Sounds good to me. Now that I think about it, I've never been below the equator, perhaps a trip to Australia is in order.

Legibility was a concern when I was considering which Omega Seamaster GMT to get. Now that I have it, it is never a problem. The hands on the Great White are very well made, and contrast nicely with the dial. No issues with regard to legibility. I may need to try some lubricants to fix my bezel. This watch has been in the ocean more than a few times, and although I rinsed it thoroughly, I don't think it's ever been through a intense cleaning.

Like you, titanium is definitely an obsession of mine, not only for watches, but anything I use. I have more Ti pens/tools/watches than is healthy; fortunately, Ti is hypoallergenic. The Ti RT Quartz Chrono is high on my list of watches to complete my collection.


----------



## HappyJack

enkidu said:


> Sounds good to me. Now that I think about it, I've never been below the equator, perhaps a trip to Australia is in order.
> 
> Legibility was a concern when I was considering which Omega Seamaster GMT to get. Now that I have it, it is never a problem. The hands on the Great White are very well made, and contrast nicely with the dial. No issues with regard to legibility. I may need to try some lubricants to fix my bezel. This watch has been in the ocean more than a few times, and although I rinsed it thoroughly, I don't think it's ever been through a intense cleaning.
> 
> Like you, titanium is definitely an obsession of mine, not only for watches, but anything I use. I have more Ti pens/tools/watches than is healthy; fortunately, Ti is hypoallergenic. The Ti RT Quartz Chrono is high on my list of watches to complete my collection.

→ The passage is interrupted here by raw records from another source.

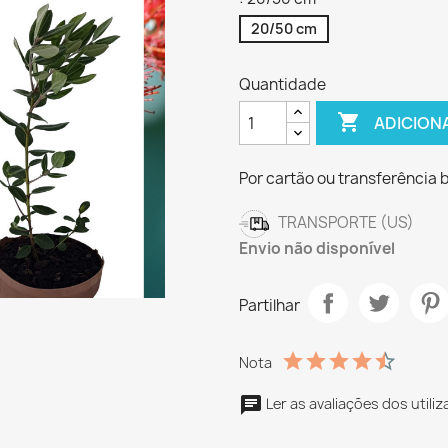
20/50 cm
Quantidade

ADICION
Por cartão ou transferência 
TRANSPORTE (US)
Envio não disponível
Partilhar
Nota
Ler as avaliações dos utili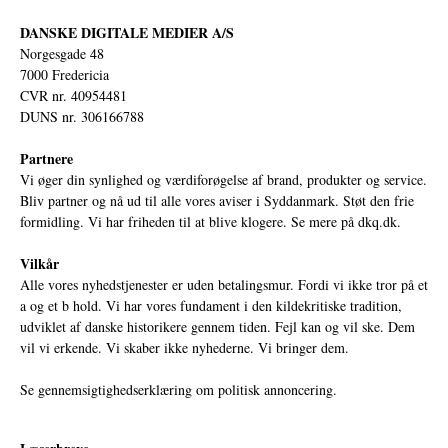
DANSKE DIGITALE MEDIER A/S
Norgesgade 48
7000 Fredericia
CVR nr. 40954481
DUNS nr. 306166788
Partnere
Vi øger din synlighed og værdiforøgelse af brand, produkter og service.
Bliv partner og nå ud til alle vores aviser i Syddanmark. Støt den frie
formidling. Vi har friheden til at blive klogere. Se mere på
dkq.dk.
Vilkår
Alle vores nyhedstjenester er uden betalingsmur. Fordi vi ikke tror på et
a og et b hold. Vi har vores fundament i den kildekritiske tradition,
udviklet af danske historikere gennem tiden. Fejl kan og vil ske. Dem
vil vi erkende. Vi skaber ikke nyhederne. Vi bringer dem.
Se gennemsigtighedserklæring om politisk annoncering.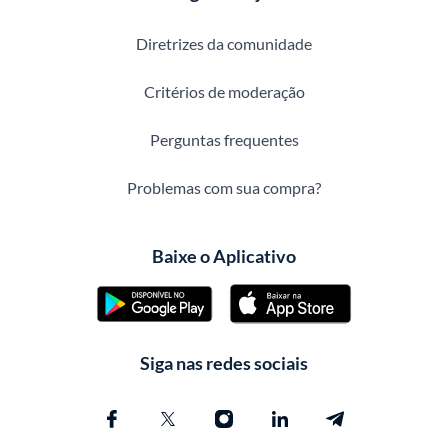
Diretrizes da comunidade
Critérios de moderação
Perguntas frequentes
Problemas com sua compra?
Baixe o Aplicativo
Siga nas redes sociais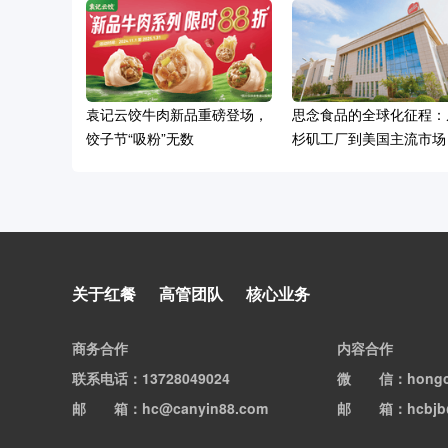
袁记云饺牛肉新品重磅登场，
思念食品的全球化征程：
饺子节“吸粉”无数
杉矶工厂到美国主流市场
18元一颗！饺子界也玩起了
关于红餐
高管团队
核心业务
Omakase？
商务合作
内容合作
联系电话
：13728049024
微信
：hong
邮箱
：hc@canyin88.com
邮箱
：hcbjb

Great news - I have another (spare) Revue Thommen coming!


----------



## john111

great insight in the article about reveu thommen chonograph pilot's watch never knew Breitling and Tag also take there services in making their military style watches.


----------



## HappyJack

john111 said:


> great insight in the article about reveu thommen chonograph pilot's watch never knew Breitling and Tag also take there services in making their military style watches.

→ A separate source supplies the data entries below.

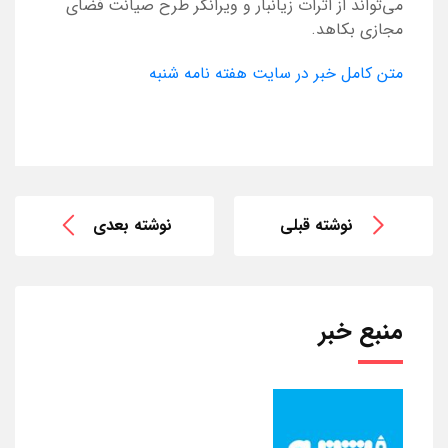
می‌تواند از اثرات زیانبار و ویرانگر طرح صیانت فضای
مجازی بکاهد.
متن کامل خبر در سایت هفته نامه شنبه
نوشته قبلی
نوشته بعدی
منبع خبر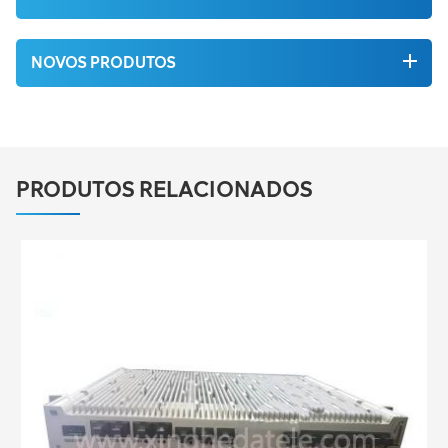
NOVOS PRODUTOS
PRODUTOS RELACIONADOS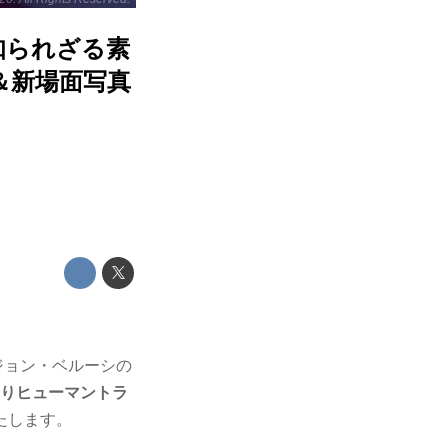
知られざる素
＆新場面写真
ジョン・ベルーシの
(金)よりヒューマントラ
たします。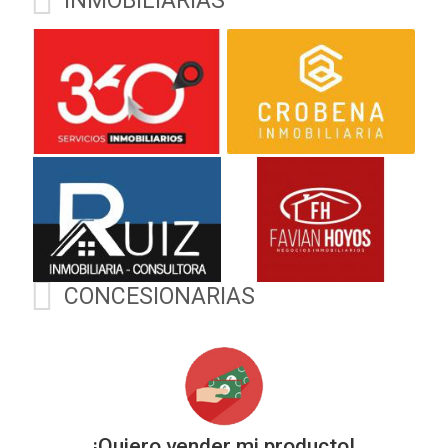
INMOBILIARIAS
https://wa.me/543854205568
$
1
) Descubrí más en
www.mallorcaautomoviles.com.
Seguinos en
Kms
Instagram.com/mallorca.automóviles
y Facebook: Mallorca
Automóviles
CONCESIONARIAS
¡Quiero vender mi producto!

Thanks. To be clear, I'm not aware of any direct connection between RT and TAG or Breitling. But all three brands use or have used either the ETA 251.262 movement, or the HEQ, Thermo-compensated version of it, sometimes known as the 251.232.


----------



## enkidu

And now I have one! Indirect from HappyJack via servicing. Crazy thin, light, and legible. Big plans for this watch in 2014.


----------



## The watch knob

Thanks in part to the original review on this thread, I picked one of these up brand new - black dial and Ti bracelet. I didn't have time to re-size the bracelet last night, so I threw it on a Maratac RAF style NATO right after I peeled the plastic off. Super light weight compared to most of my collection, really wearable.
I would add to the minuses though, that the lume is pretty weak. I have a SL version (obviously) but only the bezel pip and hands really glow (dial markers were faint) and when I got up this morning, they were not visible. I'm not too worried about it (even though I like lume) but if you're a big lume person, this one will disappoint.


----------



## dheinz14

Thanks for the review.


----------



## Belloc

I've been in the market for a chronograph, and with wrists too small to comfortably wear a mechanical, started looking at quartz options. This thread got me looking at the RTs, and there's a seller on eBay offering the quartz version cheaper than they seem to have been going for when this thread started (directtime - I have no connection, fwiw). He had just sold his last blue, so I contacted him and he said he can order direct from the factory. Just passing that along...


----------



## Belloc

Meant to say - fantastic review, thanks!


----------



## HappyJack

Thanks for the kind words. Since I wrote this review I've had several of these models - both the quartz and the Lemania 5100 auto versions. I don't currently have one of the quartz, though I probably should have - they are a great watch for yacht racing, since you can adjust the chrono minute hand to act like a countdown timer before the start and a count-up timer after; there is also a split timing function which is useful for checking elapsed time at a mark so you can work out your position relative to a yacht with a different handicap.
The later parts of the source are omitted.